(Records from a data collection)
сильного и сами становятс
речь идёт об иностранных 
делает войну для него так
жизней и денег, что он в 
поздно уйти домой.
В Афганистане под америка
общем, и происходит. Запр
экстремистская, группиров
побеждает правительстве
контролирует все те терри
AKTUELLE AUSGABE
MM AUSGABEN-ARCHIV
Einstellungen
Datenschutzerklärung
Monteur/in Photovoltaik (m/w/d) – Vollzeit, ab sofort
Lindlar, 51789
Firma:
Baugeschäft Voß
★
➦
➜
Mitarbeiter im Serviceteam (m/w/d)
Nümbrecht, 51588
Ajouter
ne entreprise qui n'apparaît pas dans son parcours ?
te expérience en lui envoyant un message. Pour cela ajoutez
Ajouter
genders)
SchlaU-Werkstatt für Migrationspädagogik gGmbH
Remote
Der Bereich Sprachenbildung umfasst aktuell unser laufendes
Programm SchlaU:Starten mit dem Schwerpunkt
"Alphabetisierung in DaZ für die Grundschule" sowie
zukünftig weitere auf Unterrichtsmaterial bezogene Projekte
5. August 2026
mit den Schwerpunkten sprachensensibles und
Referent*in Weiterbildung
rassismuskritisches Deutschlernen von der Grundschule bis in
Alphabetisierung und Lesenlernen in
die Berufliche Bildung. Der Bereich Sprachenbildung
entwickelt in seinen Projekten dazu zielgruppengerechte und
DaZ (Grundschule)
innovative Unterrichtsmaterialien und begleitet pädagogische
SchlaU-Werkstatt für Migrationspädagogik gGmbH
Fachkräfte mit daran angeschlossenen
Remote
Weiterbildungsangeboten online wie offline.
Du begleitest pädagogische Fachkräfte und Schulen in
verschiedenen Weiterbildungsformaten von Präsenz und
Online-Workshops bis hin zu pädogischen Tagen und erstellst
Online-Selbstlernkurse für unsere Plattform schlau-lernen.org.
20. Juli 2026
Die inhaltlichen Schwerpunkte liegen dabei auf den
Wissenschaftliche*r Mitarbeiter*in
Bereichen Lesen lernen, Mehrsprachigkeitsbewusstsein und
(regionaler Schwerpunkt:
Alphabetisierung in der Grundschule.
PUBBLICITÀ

--

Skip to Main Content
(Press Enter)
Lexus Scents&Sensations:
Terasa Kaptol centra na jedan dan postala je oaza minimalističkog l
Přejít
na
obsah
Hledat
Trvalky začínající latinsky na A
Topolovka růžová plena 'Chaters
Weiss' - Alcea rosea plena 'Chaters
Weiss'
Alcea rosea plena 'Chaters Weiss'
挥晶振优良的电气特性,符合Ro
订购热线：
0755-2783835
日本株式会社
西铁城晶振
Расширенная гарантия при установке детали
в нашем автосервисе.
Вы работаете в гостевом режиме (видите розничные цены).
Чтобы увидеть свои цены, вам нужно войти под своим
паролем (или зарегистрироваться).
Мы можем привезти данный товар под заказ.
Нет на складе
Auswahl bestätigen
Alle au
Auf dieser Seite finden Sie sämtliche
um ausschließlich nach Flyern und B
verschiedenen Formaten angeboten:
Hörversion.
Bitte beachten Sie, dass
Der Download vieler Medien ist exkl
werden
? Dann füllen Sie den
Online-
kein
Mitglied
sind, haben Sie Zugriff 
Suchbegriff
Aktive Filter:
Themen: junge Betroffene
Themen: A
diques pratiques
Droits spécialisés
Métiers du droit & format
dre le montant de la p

▶ _Task prompt_
From the entries, give the number of lines where the string "Weiss" is found, and nothing else.

▶ _Completed exercise_
3